There was a second day, Saturday, the
hack day where I gather much brainstorming went on. Look at the page and you'll see some plans to be taken forward.
Before I start writing about what I got from the day and how it sparked my imagination, I should just write a little bit about me and what I do first for those of you reading this because I've tagged it -more on that in a bit]
I've been blind since I was a teenager. I use a screenreader called
jaws to navigate my computer and the web. I'm a senior content producer at the BBC. This means I am editor of a website, involve myself in issues I know lots about in my department, manage a small team, keep across web trends, and commission projects and work around disability. 'Senior' doesn't necessarily mean I'm old, I should add.
One of my big projects in the last year is to create an accessible Content Production System in-house - there are plenty of websites now thinking about accessibility on their front end but almost no accessible back enhds. So, I have very geeky leanings, know as much as a content producer needs to know, but when it comes to advanced code I know very little but know the general areas, the language and the possibilities. Visually impaired people thus find it difficult to create websites unless they're html coders. Ironically it's much easier to learn HTML and write pages in notepad than it is to find a decent CMS.
So. What did I get from the day. The big theme for me was 'communication', modern communication and sharing. This is where Christian came in and others hit on later in different ways.
The first three speakers Denise Stephens, Kath Moonan and Antonia Hyde all kept banging home the message that there are already solutions, or semi solutions, out there but not enough people know about them. Inevitably little projects, widgets and scripts then get lost on the internet seas, never make it into the real world, and don't help people or get further developed down the right line with user input. I'm kind of extrapolating and building on their ideas here, it seems).
The calls were passionate and interesting and I'm taking it upon myself to try to communicate some of this stuff a little more regularly to readers of the
Ouch website - it's the website I am editor of at the BBC. So. That's something positive that I can do as well as hopefully feed back in other ways. Also mindful of Kath's message to me outside the toilets that I put all the geeky stuff in an out of the way place on the site. Moi? Surely not?

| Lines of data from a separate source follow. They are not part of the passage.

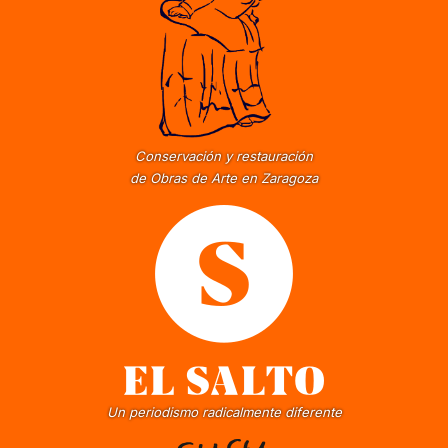
Conservación y restauración
de Obras de Arte en Zaragoza
Un periodismo radicalmente diferente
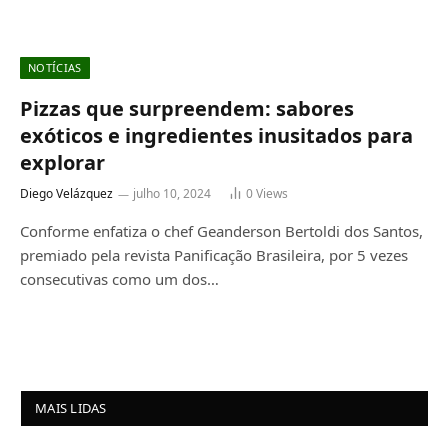
NOTÍCIAS
Pizzas que surpreendem: sabores
exóticos e ingredientes inusitados para
explorar
Diego Velázquez
julho 10, 2024
0
Views
Conforme enfatiza o chef Geanderson Bertoldi dos Santos,
premiado pela revista Panificação Brasileira, por 5 vezes
consecutivas como um dos…
MAIS LIDAS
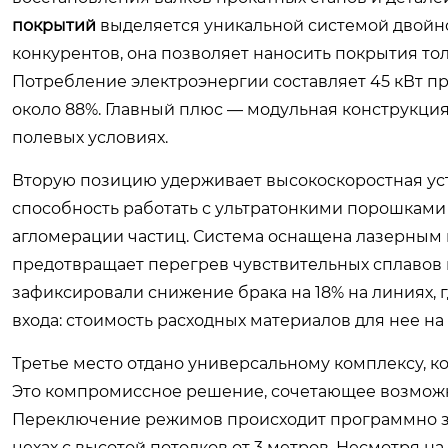
покрытий
выделяется уникальной системой двойно
конкурентов, она позволяет наносить покрытия тол
Потребление электроэнергии составляет 45 кВт пр
около 88%. Главный плюс — модульная конструкция
полевых условиях.
Вторую позицию удерживает высокоскоростная ус
способность работать с ультратонкими порошками 
агломерации частиц. Система оснащена лазерным 
предотвращает перегрев чувствительных сплавов 
зафиксировали снижение брака на 18% на линиях, г
входа: стоимость расходных материалов для нее н
Третье место отдано универсальному комплексу, к
Это компромиссное решение, сочетающее возможн
Переключение режимов происходит программно за 
цехах с высотой потолков от 3 метров. Несмотря 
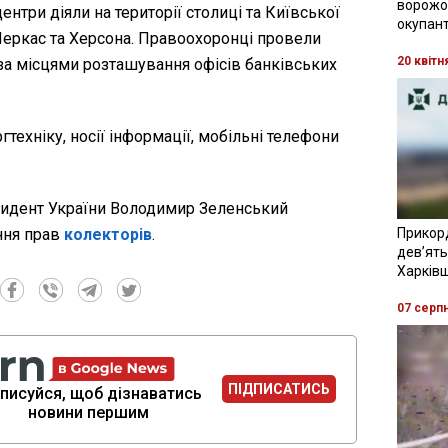
ворожої
ентри діяли на території столиці та Київської
окупант
 Черкас та Херсона. Правоохоронці провели
20 квітн
за місцями розташування офісів банківських
техніку, носії інформації, мобільні телефони
зидент України Володимир Зеленський
ння прав
колекторів
.
Прикор
девʼять
Харків
07 серп
ПІДПИСАТИСЬ
писуйся, щоб дізнаватись
новини першим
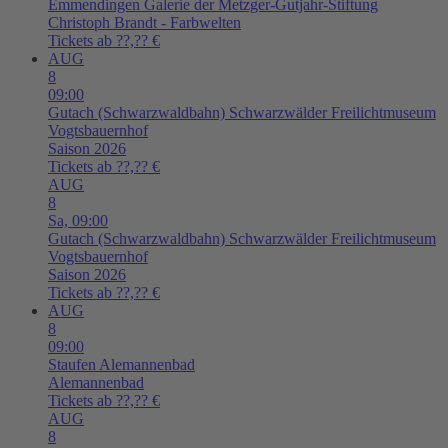
Emmendingen
Galerie der Metzger-Gutjahr-Stiftung
Christoph Brandt - Farbwelten
Tickets ab ??,?? €
AUG
8
09:00
Gutach (Schwarzwaldbahn)
Schwarzwälder Freilichtmuseum
Vogtsbauernhof
Saison 2026
Tickets ab ??,?? €
AUG
8
Sa,
09:00
Gutach (Schwarzwaldbahn)
Schwarzwälder Freilichtmuseum
Vogtsbauernhof
Saison 2026
Tickets ab ??,?? €
AUG
8
09:00
Staufen
Alemannenbad
Alemannenbad
Tickets ab ??,?? €
AUG
8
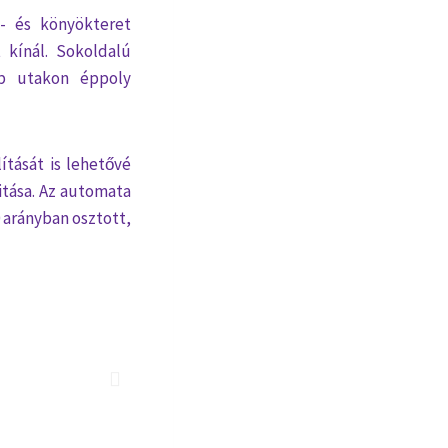
l- és könyökteret
 kínál. Sokoldalú
bb utakon éppoly
ítását is lehetővé
citása. Az automata
 arányban osztott,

Christian the organiser said "if you write about the day on your website or blog, tag it 'scripting enabled' and I'll find it and put it all in one place". Great idea! Social media is amazing. As it gets simpler, it'll help us all find what we want on the web and connect with like-minded people. Once I've written this, I'll tag it on a big social bookmarking site. After getting someone to help me past the captcha graphic last year, I joined the
delicious community. It prompted me to download an easy-to-use toolbar so I could help tag the web and build up collaboratively constructive indexes within networks. At the time, the toolbar was not accessible, and I decided to park my social bookmarking ideas. I gather the site itself is much friendlier than its ever been so I'm gonna attempt to tag this blog entry in it later. Am less likely to make the effort to share if it means I need to go to the site itself every time I like a web page and want to tell people about it. Little communicative tools like toolbars tend to be inaccessible. Finding and sharing and being a bigger part of the collaborative web could be assisted with better toolbars somehow. Discuss? Then bigger projects with wider appeal could snowball from there too?
Back to Kath of
AbilityNet. I met with her just before the
Accessibility 2.0 conference in Spring '08. She felt it was important for those with accessibility needs to use the social networks themselves to point out their flaws. Like it!
I thought it'd be a cool idea to maybe make the occasional video and upload it to YouTube. A powerful platform to spread the word about accessibility! Interestingly I've not found a very accessible way of getting film off a camcorder, editing it (even editing for sound is most of the way there) but I've not yet found a good simple editing package.or indeed camera that enables easy hook-up. Brilliantly today I've ordered one of these
Flip camcorders everyone is banging on about. They LOOK BEAUTIFULLY ACCESSIBLE FROM A BLIND USER POINT OF VIEW> Very few functions, can't flip into another mode too easily cos it's so damn basic, and it beeps to signify recording has started and beeps again when it stops. You can then hook it up to the computer and see it as a drive and whip the AVI file off (I'm assuming the onboard 'send to YouTube with one click' software is inaccessible but my god wouldn't it be brilliant if it wasn't?) Hopefully the uploader on YouTube is accessible now then I can join the rest of the world, be sociable like, on video, share my experiences, be part of conversations, video blog. I've not attempted to upload anything to YouTube for a while. I seem to remember it was a bit hit and miss and was based on a Flash application.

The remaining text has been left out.